Amidst this binary code free-for-all, there are common sense strategies to prevent attacks on vital computer networks. You’ve heard of too big too fail? How about too vital to leave exposed? Chris Wysopal, co-founder of Veracode, a computer security firm, suggests standards of reliability to govern computers that control critical functions. “We have regulations around the safety of water systems, electrical systems, and transportation systems, because failures, human and natural, happen,” he says. The simplest way would be to insert an “air gap” between a computer that controls a vital function — like at a power plant — and a network connected to the outside world. That way if a network were compromised through spear fishing or other methods, a foreign attacker could not gain access to that computer unless he was physically present.

“You can have a separate network connected to the corporate network for control operators to access corporate email and internet access,” Wysopal says. A “firewall could be set up so that processes can send data out to the corporate network for billing and accounting purposes but the corporate network cannot reach back in.”

Of course, Congress would have to function for any government-private industry partnership to flourish. Meanwhile, some private businesses have been taking things into their own hands. Wysopal’s firewall is the setup for a refinery at a major oil company, which made it virtually impregnable to outside attacks. “A refinery costs about $2 billion to build so you can see why they were concerned about it blowing up.”

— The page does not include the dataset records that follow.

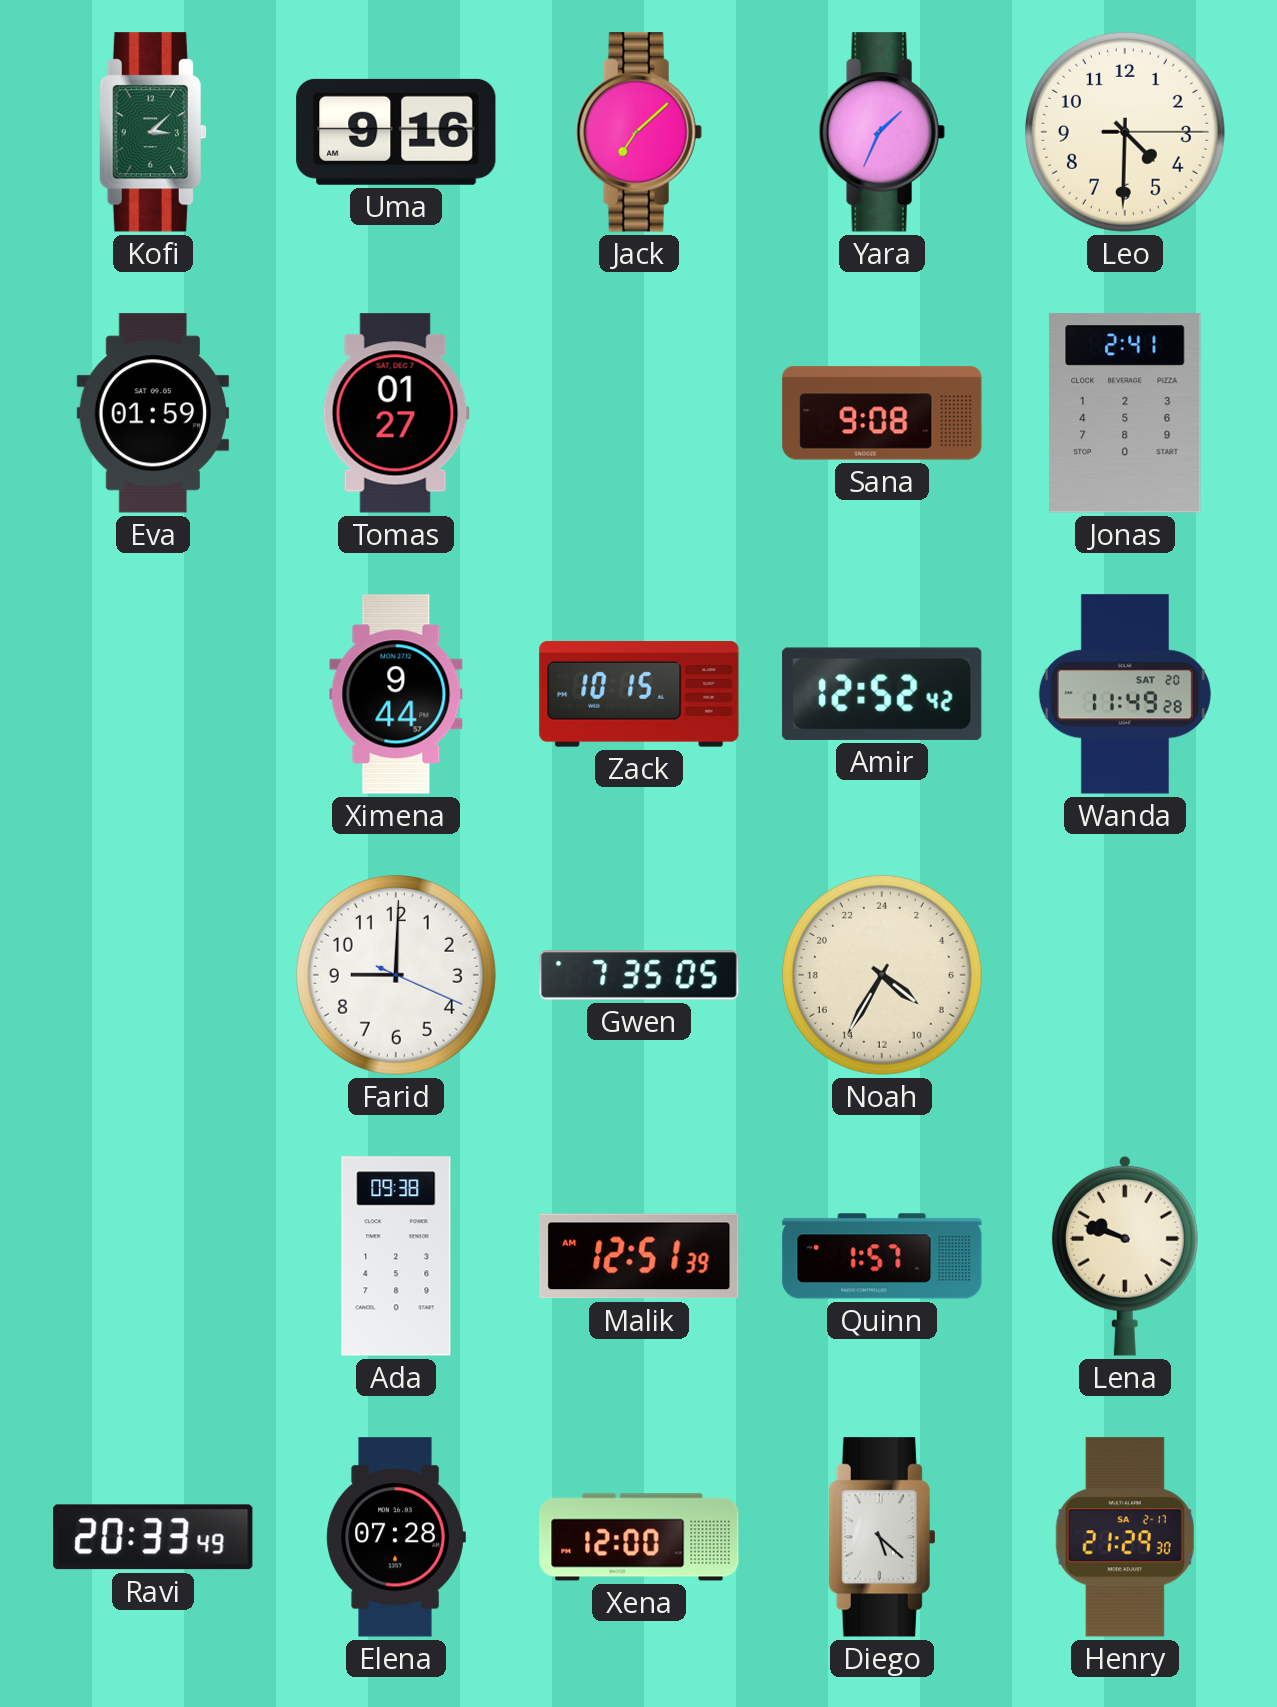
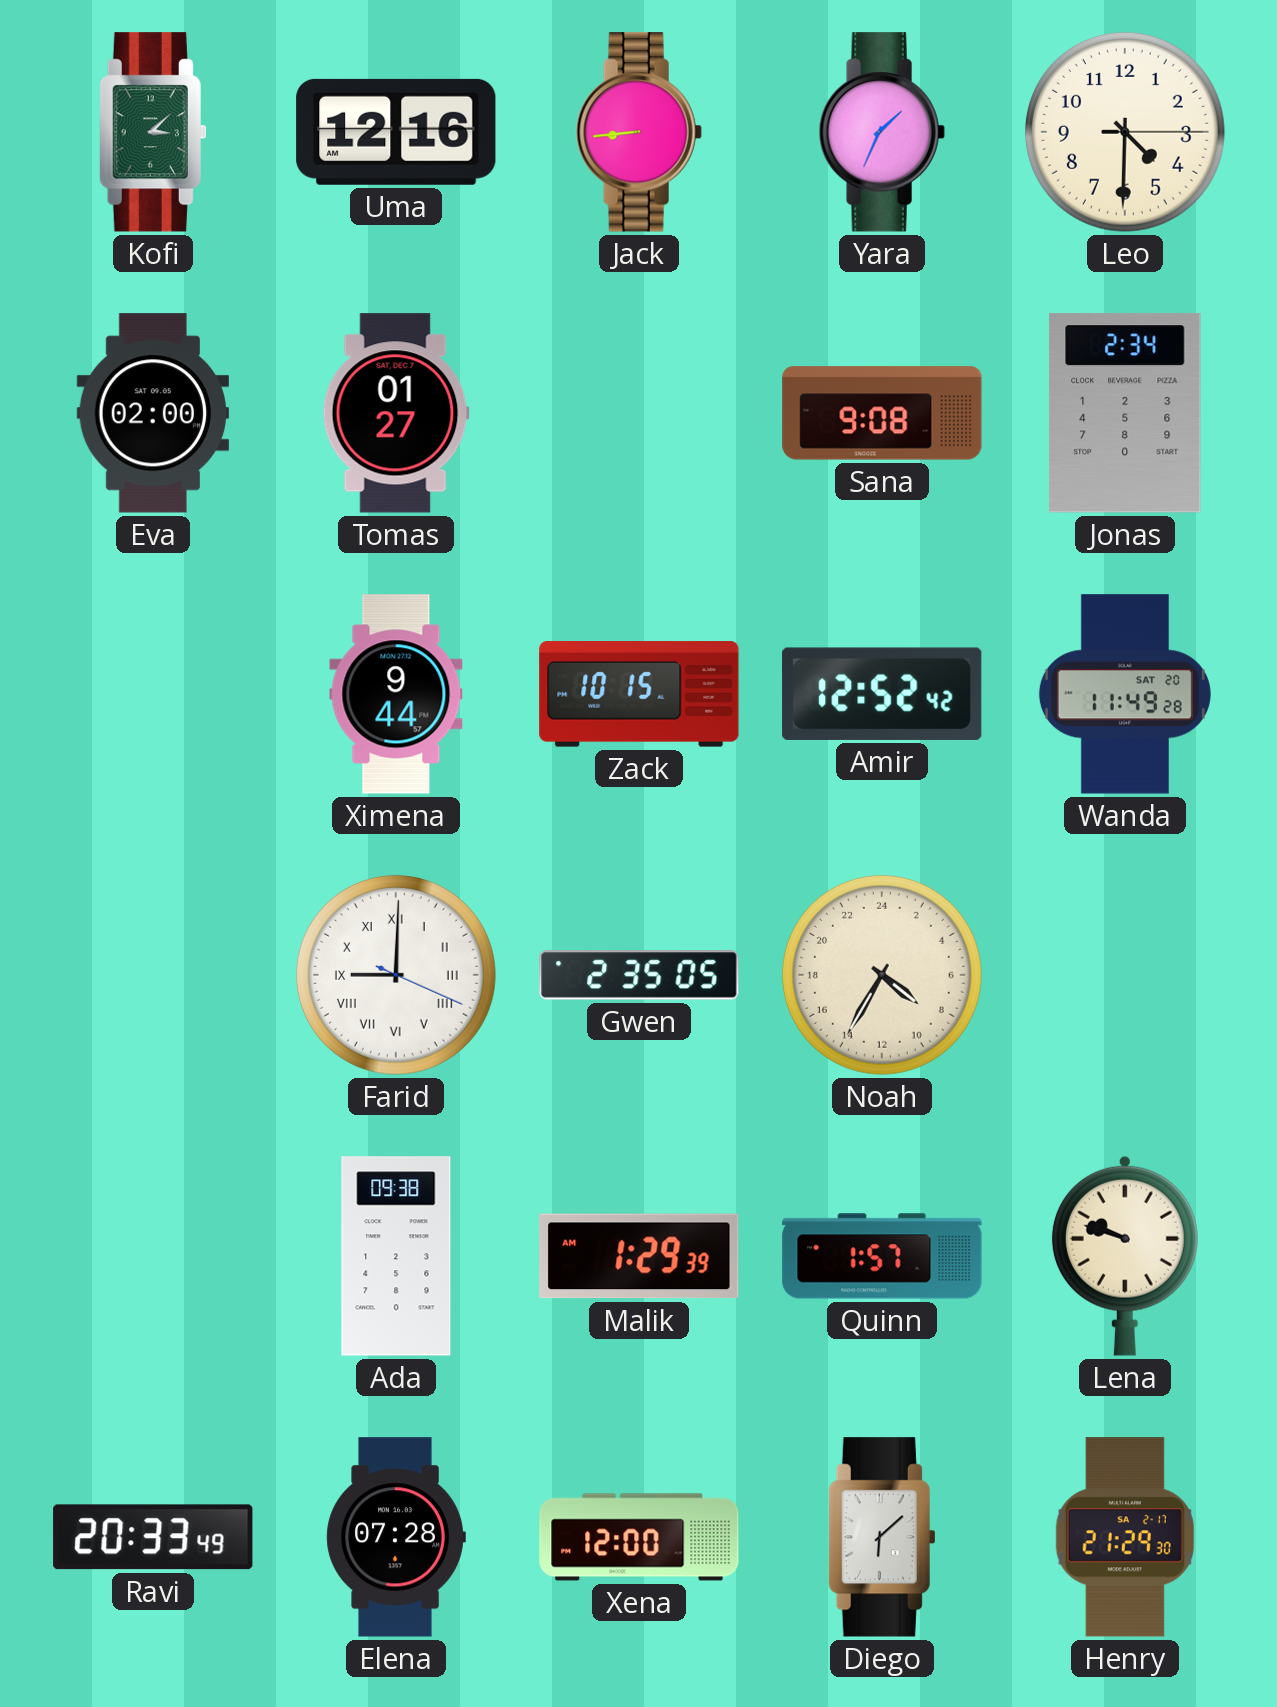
Uma: 9:16 -> 12:16
Jack: 7:08 -> 8:44
Eva: 01:59 -> 02:00
Jonas: 2:41 -> 2:34
Farid numerals: Arabic -> Roman
Gwen: 7:35 -> 2:35
Malik: 12:51 -> 1:29
Diego: 5:22 -> 6:08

A former member of L0pht, the famed hackers collective, Wysopal and his cronies testified before Congress in 1998 that they could take down the entire network in 30 minutes. So listen when he now says, “We don’t need hype about this; we just need logic.”

Someone please tell that to our secretary of defense. Oh, and also what he’s talking about is nothing like Pearl Harbor, a sneak attack that wiped out most of America’s Navy and led to the US entering World War II.

Panetta doesn’t even have the right metaphor.